Show each line of the data below in which "activitats" occurs.

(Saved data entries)
==================================================

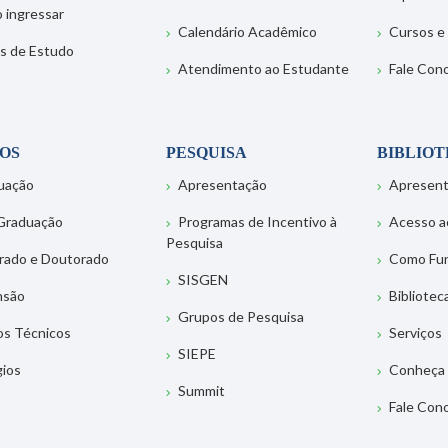
 ingressar
Calendário Acadêmico
Cursos e
s de Estudo
Atendimento ao Estudante
Fale Con
OS
PESQUISA
BIBLIO
uação
Apresentação
Apresen
Graduação
Programas de Incentivo à
Acesso a
Pesquisa
rado e Doutorado
Como Fu
SISGEN
nsão
Bibliotec
Grupos de Pesquisa
os Técnicos
Serviços
SIEPE
gios
Conheça 
Summit
Fale Con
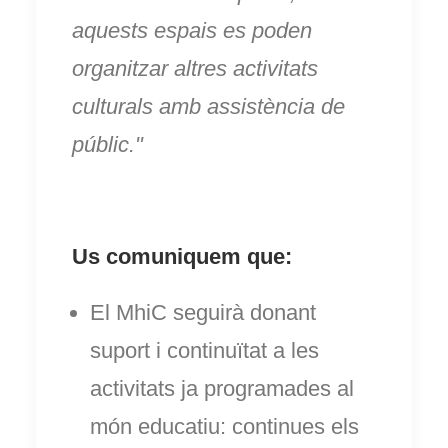
aquests espais es poden
organitzar altres activitats
culturals amb assistència de
públic."
Us comuniquem que:
El MhiC seguirà donant
suport i continuïtat a les
activitats ja programades al
món educatiu: continues els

==================================================

[Answer to this exercise]:
organitzar altres activitats
activitats ja programades al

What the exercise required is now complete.